In a strict sense, even a simulated Tier 3 within a Tier 1 system wouldn’t quite reach the status of a p. zombie—because the functional organization and causal structure remains that of the Tier 1, and the apparent causal structure that emulates the Tier 3 system is something a real phenomenal observer would have to interpret by knowing how to read the patterns in the Tier 1 system in just the right ways (“skip all of these updates, and treat them as if they were just one big update, ignore what happens here, take a snapshot at this point, etc.”).

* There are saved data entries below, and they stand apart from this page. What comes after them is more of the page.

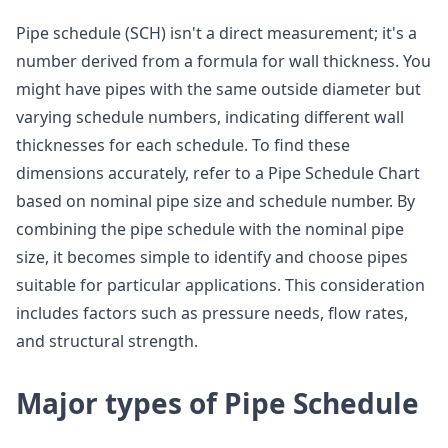
Pipe schedule (SCH) isn't a direct measurement; it's a
number derived from a formula for wall thickness. You
might have pipes with the same outside diameter but
varying schedule numbers, indicating different wall
thicknesses for each schedule. To find these
dimensions accurately, refer to a Pipe Schedule Chart
based on nominal pipe size and schedule number. By
combining the pipe schedule with the nominal pipe
size, it becomes simple to identify and choose pipes
suitable for particular applications. This consideration
includes factors such as pressure needs, flow rates,
and structural strength.
Major types of Pipe Schedule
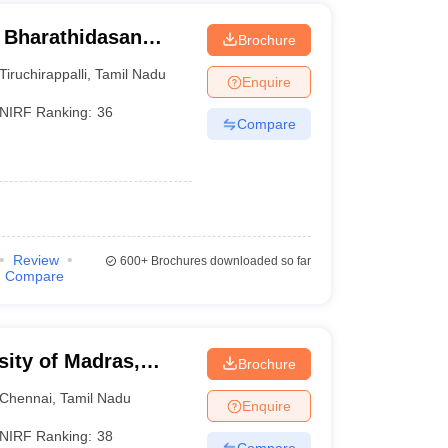
- Bharathidasan
Brochure
Tiruchirappalli
,
Tamil Nadu
Enquire
NIRF Ranking:
36
Compare
Review
600+
Brochures downloaded so far
Compare
sity of Madras,
Brochure
Chennai
,
Tamil Nadu
Enquire
NIRF Ranking:
38
Compare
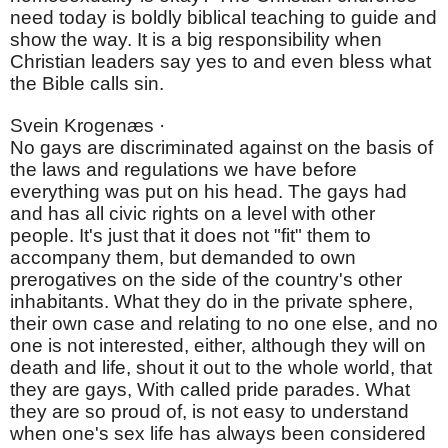
need today is boldly biblical teaching to guide and
show the way. It is a big responsibility when
Christian leaders say yes to and even bless what
the Bible calls sin.
Svein Krogenæs ·
No gays are discriminated against on the basis of
the laws and regulations we have before
everything was put on his head. The gays had
and has all civic rights on a level with other
people. It's just that it does not "fit" them to
accompany them, but demanded to own
prerogatives on the side of the country's other
inhabitants. What they do in the private sphere,
their own case and relating to no one else, and no
one is not interested, either, although they will on
death and life, shout it out to the whole world, that
they are gays, With called pride parades. What
they are so proud of, is not easy to understand
when one's sex life has always been considered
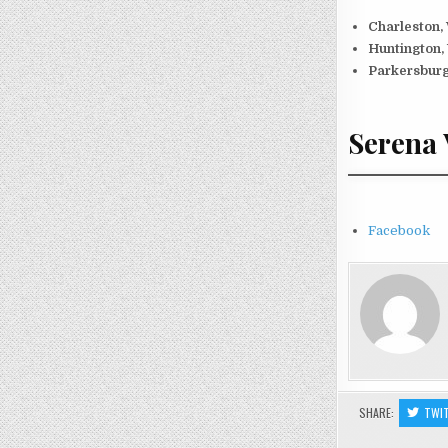
Charleston,
Huntington,
Parkersburg
Serena 
Facebook
SHARE:
TWI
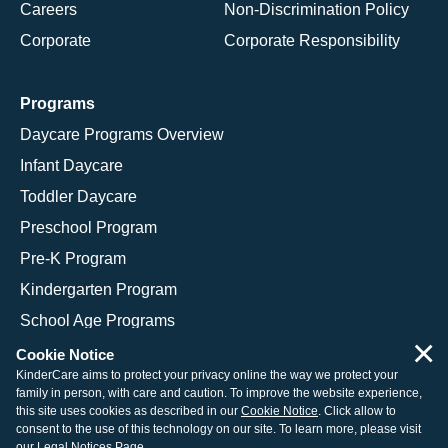
Careers
Non-Discrimination Policy
Corporate
Corporate Responsibility
Programs
Daycare Programs Overview
Infant Daycare
Toddler Daycare
Preschool Program
Pre-K Program
Kindergarten Program
School Age Programs
×
Cookie Notice
KinderCare aims to protect your privacy online the way we protect your
family in person, with care and caution. To improve the website experience,
© 2026 KinderCare Learning Companies, Inc.
this site uses cookies as described in our
Cookie Notice
. Click allow to
consent to the use of this technology on our site. To learn more, please visit
Legal Information
Site Map
our
Legal Notices Page
.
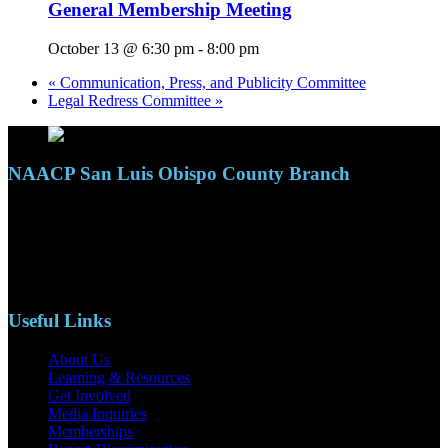
General Membership Meeting
October 13 @ 6:30 pm
-
8:00 pm
«
Communication, Press, and Publicity Committee
Legal Redress Committee
»
NAACP San Luis Obispo County Branch
110 S. Mary Ave, Suite 2215
Nipomo, CA 93444
Phone: (805)619-5354
Email: naacpslocty@gmail.com
Useful Links
About Us
Learning & Resources
Get Involved
Media Inquiries
Memberships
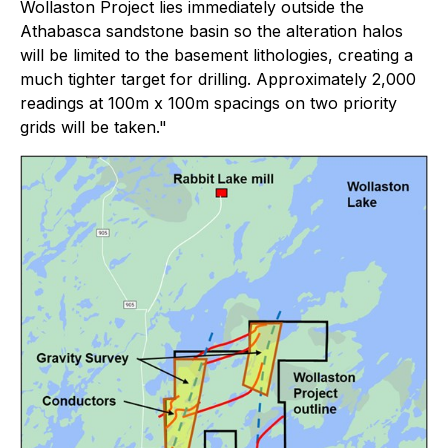
Wollaston Project lies immediately outside the
Athabasca sandstone basin so the alteration halos
will be limited to the basement lithologies, creating a
much tighter target for drilling. Approximately 2,000
readings at 100m x 100m spacings on two priority
grids will be taken."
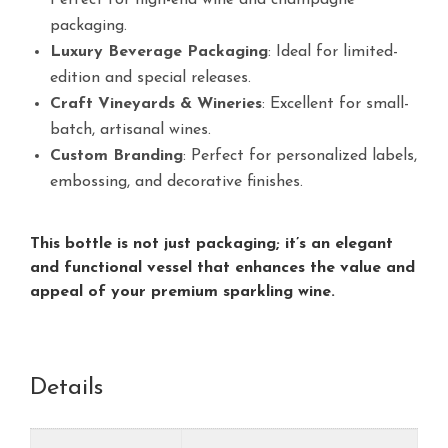
Perfect for high-end wine and champagne
packaging.
Luxury Beverage Packaging
: Ideal for limited-
edition and special releases.
Craft Vineyards & Wineries
: Excellent for small-
batch, artisanal wines.
Custom Branding
: Perfect for personalized labels,
embossing, and decorative finishes.
This bottle is not just packaging; it’s an elegant
and functional vessel that enhances the value and
appeal of your premium sparkling wine.
Details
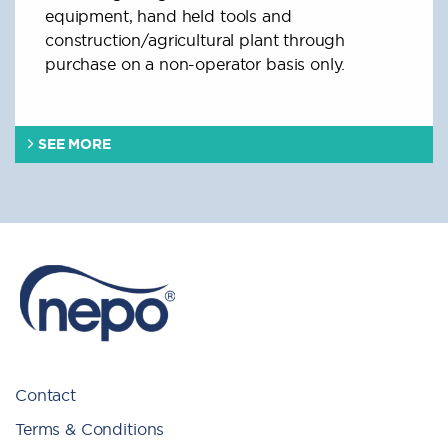
equipment, hand held tools and
construction/agricultural plant through
purchase on a non-operator basis only.
SEE MORE
Contact
Terms & Conditions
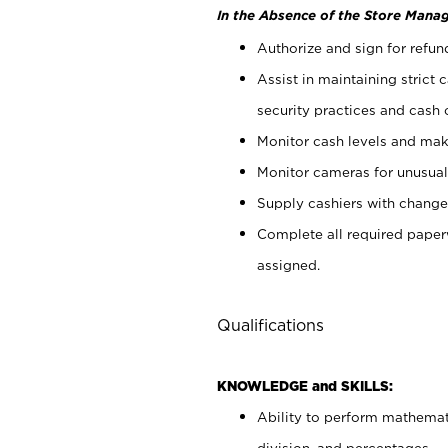
In the Absence of the Store Manag
Authorize and sign for refun
Assist in maintaining strict
security practices and cash 
Monitor cash levels and mak
Monitor cameras for unusual 
Supply cashiers with chang
Complete all required pape
assigned.
Qualifications
KNOWLEDGE and SKILLS:
Ability to perform mathemati
division, and percentages.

This interpretation is, from the Tier 1 system’s “point of view” (if we call it that) arbitrary.
A somewhat similar case, though not exact, we can use as an intuition pump is “is a lookup table that has the same input-output function of your brain within such and such sensory parameters a p.zombie?”. In some restricted sense yes. But not really. Because it only looks like it within certain parameters and to a specific observer. It doesn’t look like it from the point of view of the processes in the brain that would normally give rise to such outputs: they’re non-existent in the case of the lookup table. Similarly the other considerations apply: why would such a lookup table ever evolve in this world, if it needs to luck out to be just right, or have an intelligent designer, plus being widely inefficient? The “simulated” Tier 3 system within a Tier 1 system has very similar issues.